WORK INSTRUCTIONS: For this listing, the lines between the one holding "Обучение детей рисованию" and the one holding "良品种；鼓励种子企业与科研院所及高", inclusive, must be set down exactly.

THE RECORDS:
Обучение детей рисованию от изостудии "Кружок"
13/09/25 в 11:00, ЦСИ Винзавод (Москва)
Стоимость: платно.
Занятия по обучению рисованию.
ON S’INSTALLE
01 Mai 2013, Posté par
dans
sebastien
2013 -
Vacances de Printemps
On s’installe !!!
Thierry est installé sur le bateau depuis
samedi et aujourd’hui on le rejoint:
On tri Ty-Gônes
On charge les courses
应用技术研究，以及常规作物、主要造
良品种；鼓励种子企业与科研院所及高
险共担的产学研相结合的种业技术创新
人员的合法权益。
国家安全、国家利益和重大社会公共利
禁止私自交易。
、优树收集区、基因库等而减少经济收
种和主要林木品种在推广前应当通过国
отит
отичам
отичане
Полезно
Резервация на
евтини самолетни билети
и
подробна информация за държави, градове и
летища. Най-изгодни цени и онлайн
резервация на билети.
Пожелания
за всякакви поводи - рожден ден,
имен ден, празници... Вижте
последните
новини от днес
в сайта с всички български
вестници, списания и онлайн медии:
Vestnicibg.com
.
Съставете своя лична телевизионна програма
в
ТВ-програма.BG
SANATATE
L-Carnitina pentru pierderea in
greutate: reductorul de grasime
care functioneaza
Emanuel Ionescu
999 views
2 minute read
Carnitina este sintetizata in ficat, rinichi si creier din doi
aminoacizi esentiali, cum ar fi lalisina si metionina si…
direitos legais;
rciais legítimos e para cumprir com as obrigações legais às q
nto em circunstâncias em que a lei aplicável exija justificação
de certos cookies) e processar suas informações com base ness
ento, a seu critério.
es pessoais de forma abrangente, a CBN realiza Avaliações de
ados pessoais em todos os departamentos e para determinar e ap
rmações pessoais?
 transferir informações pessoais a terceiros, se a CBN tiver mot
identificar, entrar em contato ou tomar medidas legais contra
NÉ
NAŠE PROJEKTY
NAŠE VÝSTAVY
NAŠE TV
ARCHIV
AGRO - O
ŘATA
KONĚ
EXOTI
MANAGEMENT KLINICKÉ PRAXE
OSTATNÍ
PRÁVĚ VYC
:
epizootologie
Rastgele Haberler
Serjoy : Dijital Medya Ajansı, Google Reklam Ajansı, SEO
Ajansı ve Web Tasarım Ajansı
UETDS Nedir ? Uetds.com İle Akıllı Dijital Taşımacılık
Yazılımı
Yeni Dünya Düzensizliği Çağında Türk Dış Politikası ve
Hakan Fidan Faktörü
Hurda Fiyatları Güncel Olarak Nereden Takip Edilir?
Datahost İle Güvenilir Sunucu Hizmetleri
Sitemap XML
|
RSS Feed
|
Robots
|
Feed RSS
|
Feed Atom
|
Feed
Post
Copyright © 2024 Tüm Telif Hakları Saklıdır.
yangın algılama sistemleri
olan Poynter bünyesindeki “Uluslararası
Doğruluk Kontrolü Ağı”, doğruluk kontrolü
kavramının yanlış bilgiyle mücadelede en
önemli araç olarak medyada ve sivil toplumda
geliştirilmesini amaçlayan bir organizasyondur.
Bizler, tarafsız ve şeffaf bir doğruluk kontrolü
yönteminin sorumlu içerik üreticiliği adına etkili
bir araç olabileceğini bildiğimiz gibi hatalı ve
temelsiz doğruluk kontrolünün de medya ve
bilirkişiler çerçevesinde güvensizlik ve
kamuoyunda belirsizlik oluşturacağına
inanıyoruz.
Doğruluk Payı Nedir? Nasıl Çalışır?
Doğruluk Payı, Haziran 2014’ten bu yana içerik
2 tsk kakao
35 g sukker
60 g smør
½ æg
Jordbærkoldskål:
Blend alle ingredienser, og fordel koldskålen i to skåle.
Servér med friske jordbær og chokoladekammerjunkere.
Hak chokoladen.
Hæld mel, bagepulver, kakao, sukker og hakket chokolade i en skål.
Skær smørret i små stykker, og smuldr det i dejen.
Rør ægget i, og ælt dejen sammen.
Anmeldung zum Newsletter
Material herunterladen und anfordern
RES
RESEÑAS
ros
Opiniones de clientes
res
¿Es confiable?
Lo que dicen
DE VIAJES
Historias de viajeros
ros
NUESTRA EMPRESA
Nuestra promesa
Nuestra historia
---
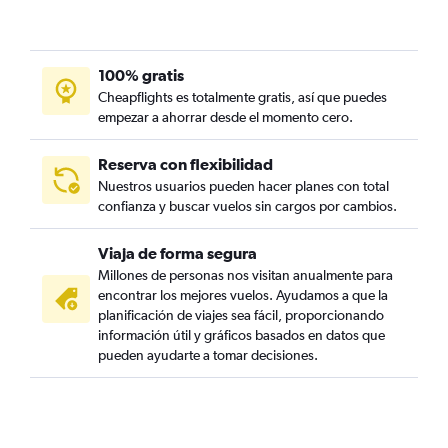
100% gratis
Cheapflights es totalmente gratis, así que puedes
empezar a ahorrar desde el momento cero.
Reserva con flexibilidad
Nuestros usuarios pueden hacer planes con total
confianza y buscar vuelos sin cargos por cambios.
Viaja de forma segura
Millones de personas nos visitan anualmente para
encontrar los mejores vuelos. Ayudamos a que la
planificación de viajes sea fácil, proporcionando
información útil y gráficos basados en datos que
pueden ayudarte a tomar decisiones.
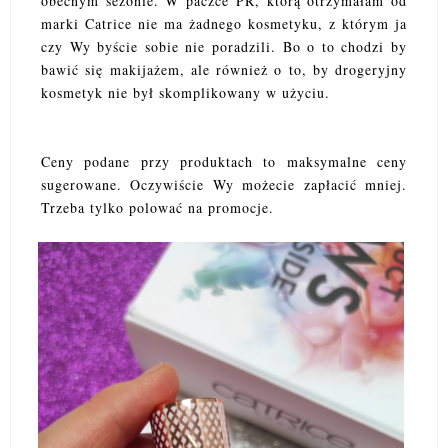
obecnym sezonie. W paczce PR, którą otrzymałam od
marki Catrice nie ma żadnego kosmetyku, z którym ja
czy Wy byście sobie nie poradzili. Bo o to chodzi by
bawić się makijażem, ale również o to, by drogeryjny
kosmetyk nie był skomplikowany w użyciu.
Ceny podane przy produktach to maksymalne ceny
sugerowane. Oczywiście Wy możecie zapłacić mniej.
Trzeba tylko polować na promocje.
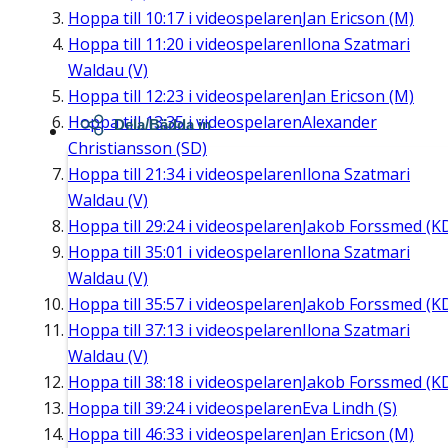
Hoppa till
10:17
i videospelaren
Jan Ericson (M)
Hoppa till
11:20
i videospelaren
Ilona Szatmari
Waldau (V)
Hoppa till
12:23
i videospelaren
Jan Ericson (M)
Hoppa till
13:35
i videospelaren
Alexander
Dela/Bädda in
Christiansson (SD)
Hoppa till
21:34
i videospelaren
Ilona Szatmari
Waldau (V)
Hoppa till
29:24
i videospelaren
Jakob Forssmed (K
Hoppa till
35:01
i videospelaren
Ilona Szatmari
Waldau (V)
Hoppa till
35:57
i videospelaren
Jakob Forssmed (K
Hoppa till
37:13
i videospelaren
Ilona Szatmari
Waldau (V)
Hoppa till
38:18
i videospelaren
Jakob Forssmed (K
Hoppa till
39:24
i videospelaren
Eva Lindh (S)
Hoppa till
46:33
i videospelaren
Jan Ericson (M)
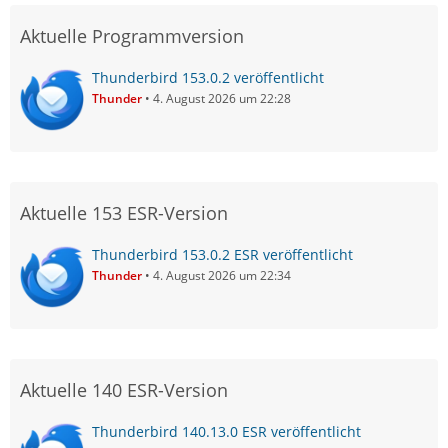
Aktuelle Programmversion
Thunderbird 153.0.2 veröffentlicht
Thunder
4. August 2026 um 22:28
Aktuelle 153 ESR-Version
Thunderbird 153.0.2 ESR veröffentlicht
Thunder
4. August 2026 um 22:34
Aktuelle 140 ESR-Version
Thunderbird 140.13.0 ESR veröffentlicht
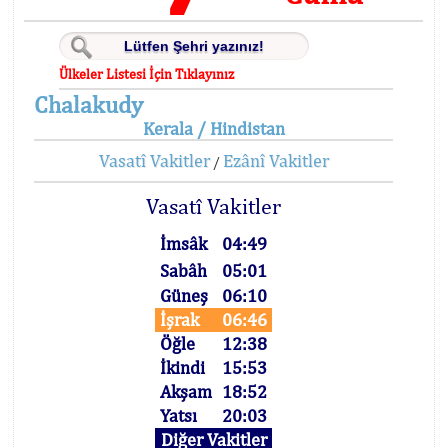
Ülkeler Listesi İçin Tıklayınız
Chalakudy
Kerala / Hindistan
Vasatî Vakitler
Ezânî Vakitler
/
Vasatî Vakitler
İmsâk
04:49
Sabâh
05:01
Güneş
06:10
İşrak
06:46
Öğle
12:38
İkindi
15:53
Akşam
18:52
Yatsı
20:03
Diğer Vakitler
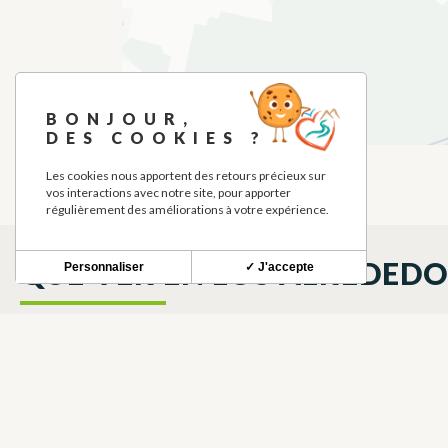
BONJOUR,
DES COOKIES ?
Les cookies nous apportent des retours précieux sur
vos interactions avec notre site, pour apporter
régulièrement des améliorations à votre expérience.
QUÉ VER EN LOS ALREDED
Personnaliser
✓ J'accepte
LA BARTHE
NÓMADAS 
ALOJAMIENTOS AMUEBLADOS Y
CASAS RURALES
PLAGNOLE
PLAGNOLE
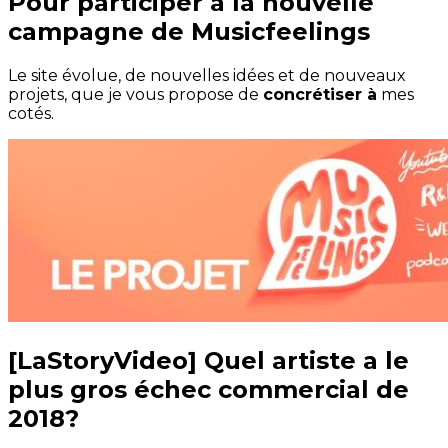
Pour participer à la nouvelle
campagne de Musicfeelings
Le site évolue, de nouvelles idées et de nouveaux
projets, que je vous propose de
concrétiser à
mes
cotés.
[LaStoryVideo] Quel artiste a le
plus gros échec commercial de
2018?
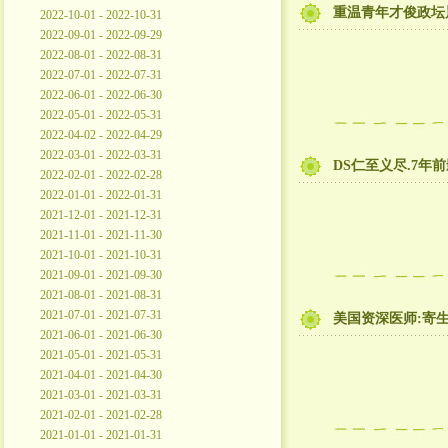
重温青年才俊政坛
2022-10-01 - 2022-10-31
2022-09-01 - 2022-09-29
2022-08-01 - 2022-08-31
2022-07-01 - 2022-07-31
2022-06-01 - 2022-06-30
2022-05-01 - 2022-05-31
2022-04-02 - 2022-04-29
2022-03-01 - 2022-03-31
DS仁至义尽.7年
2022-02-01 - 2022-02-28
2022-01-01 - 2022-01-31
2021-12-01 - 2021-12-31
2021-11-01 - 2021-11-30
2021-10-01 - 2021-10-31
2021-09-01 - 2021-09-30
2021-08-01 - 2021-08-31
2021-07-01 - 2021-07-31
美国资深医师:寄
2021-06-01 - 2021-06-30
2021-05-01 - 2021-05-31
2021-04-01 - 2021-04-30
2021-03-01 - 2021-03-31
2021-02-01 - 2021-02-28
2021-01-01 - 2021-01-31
...
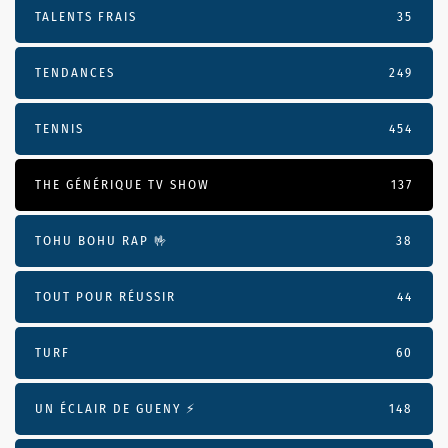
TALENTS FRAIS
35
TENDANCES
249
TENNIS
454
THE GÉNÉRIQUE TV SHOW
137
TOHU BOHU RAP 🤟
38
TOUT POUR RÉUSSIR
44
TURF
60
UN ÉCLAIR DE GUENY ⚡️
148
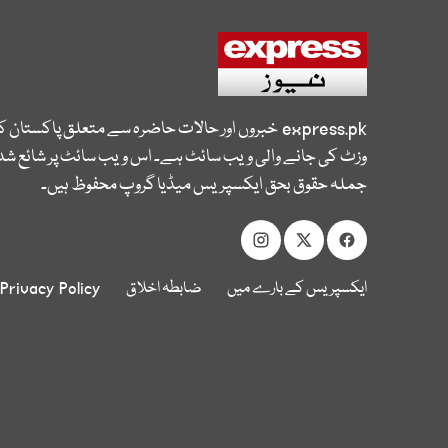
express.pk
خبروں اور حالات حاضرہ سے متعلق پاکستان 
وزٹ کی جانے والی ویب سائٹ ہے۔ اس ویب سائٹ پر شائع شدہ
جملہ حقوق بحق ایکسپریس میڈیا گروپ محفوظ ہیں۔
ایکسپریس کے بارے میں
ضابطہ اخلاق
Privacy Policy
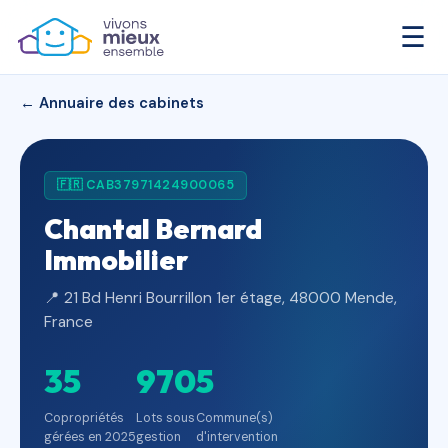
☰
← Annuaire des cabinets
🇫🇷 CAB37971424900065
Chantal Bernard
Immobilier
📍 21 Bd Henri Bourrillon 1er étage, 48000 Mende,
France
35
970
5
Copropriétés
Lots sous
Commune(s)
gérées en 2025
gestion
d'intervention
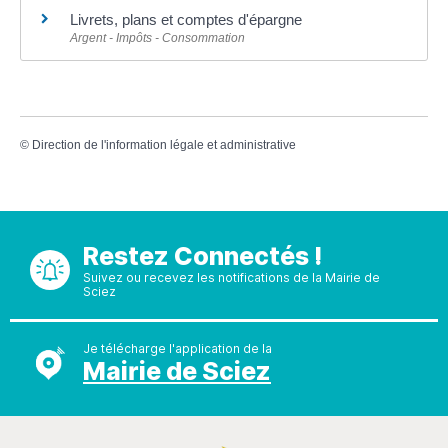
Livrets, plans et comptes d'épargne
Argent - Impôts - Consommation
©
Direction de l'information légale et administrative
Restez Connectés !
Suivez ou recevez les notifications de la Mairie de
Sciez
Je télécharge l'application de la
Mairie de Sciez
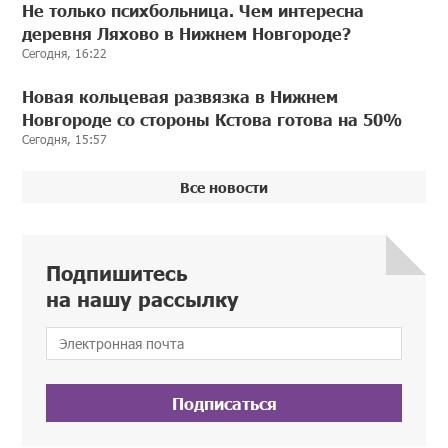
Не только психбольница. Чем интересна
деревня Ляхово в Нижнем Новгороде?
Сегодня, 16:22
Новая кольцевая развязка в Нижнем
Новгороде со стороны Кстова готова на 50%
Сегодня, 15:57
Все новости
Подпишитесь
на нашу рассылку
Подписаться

RESPONSE TO THE TASK:
Обучение детей рисованию от изостудии "Кружок"
13/09/25 в 11:00, ЦСИ Винзавод (Москва)
Стоимость: платно.
Занятия по обучению рисованию.
ON S’INSTALLE
01 Mai 2013, Posté par
dans
sebastien
2013 -
Vacances de Printemps
On s’installe !!!
Thierry est installé sur le bateau depuis
samedi et aujourd’hui on le rejoint:
On tri Ty-Gônes
On charge les courses
应用技术研究，以及常规作物、主要造
良品种；鼓励种子企业与科研院所及高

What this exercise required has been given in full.